*** Opening of PROVIDED MATERIAL ***

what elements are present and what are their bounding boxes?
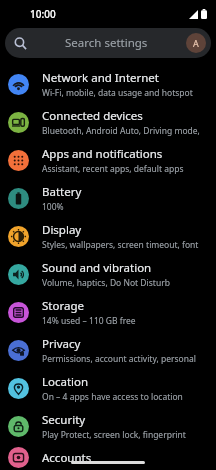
- button[interactable]: Location: [0, 369, 216, 407]
- other: Search: [14, 37, 27, 50]
- staticText: Wi-Fi, mobile, data usage and hotspot: [42, 87, 193, 99]
- button[interactable]: Sound and vibration: [0, 255, 216, 293]
- button[interactable]: Display: [0, 217, 216, 255]
- button[interactable]: Storage: [0, 293, 216, 331]
- staticText: Permissions, account activity, personal …: [42, 353, 210, 365]
- staticText: Apps and notifications: [42, 146, 163, 162]
- staticText: Play Protect, screen lock, fingerprint: [42, 429, 186, 441]
- staticText: Storage: [42, 298, 84, 314]
- staticText: Assistant, recent apps, default apps: [42, 163, 184, 175]
- button[interactable]: Privacy: [0, 331, 216, 369]
- staticText: 100%: [42, 201, 64, 213]
- button[interactable]: Battery: [0, 179, 216, 217]
- staticText: Styles, wallpapers, screen timeout, font…: [42, 239, 210, 251]
- staticText: Volume, haptics, Do Not Disturb: [42, 277, 170, 289]
- button[interactable]: Apps and notifications: [0, 141, 216, 179]
- staticText: Connected devices: [42, 108, 143, 124]
- staticText: 10:00: [30, 7, 56, 21]
- staticText: Battery: [42, 184, 82, 200]
- staticText: 14% used – 110 GB free: [42, 315, 136, 327]
- staticText: Display: [42, 222, 82, 238]
- staticText: On – 4 apps have access to location: [42, 391, 183, 403]
- staticText: Security: [42, 412, 86, 428]
- staticText: Privacy: [42, 336, 81, 352]
- staticText: Sound and vibration: [42, 260, 152, 276]
- button[interactable]: Security: [0, 407, 216, 445]
- staticText: Network and Internet: [42, 70, 160, 86]
- button[interactable]: Search: [5, 28, 211, 58]
- button[interactable]: Accounts: [0, 445, 216, 470]
- staticText: Bluetooth, Android Auto, Driving mode, N…: [42, 125, 210, 137]
- staticText: Search settings: [65, 35, 148, 51]
- staticText: Location: [42, 374, 89, 390]
- button[interactable]: Network and Internet: [0, 65, 216, 103]
- button[interactable]: Connected devices: [0, 103, 216, 141]
- staticText: Accounts: [42, 450, 92, 466]
- staticText: A: [193, 37, 199, 49]
- button[interactable]: Account: [186, 33, 206, 53]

*** Close of PROVIDED MATERIAL ***

→ PROBLEM: For the word "Battery", find all matching lines in the entries above and copy them out.

→ ANSWER SECTION:
- button[interactable]: Battery: [0, 179, 216, 217]
- staticText: Battery: [42, 184, 82, 200]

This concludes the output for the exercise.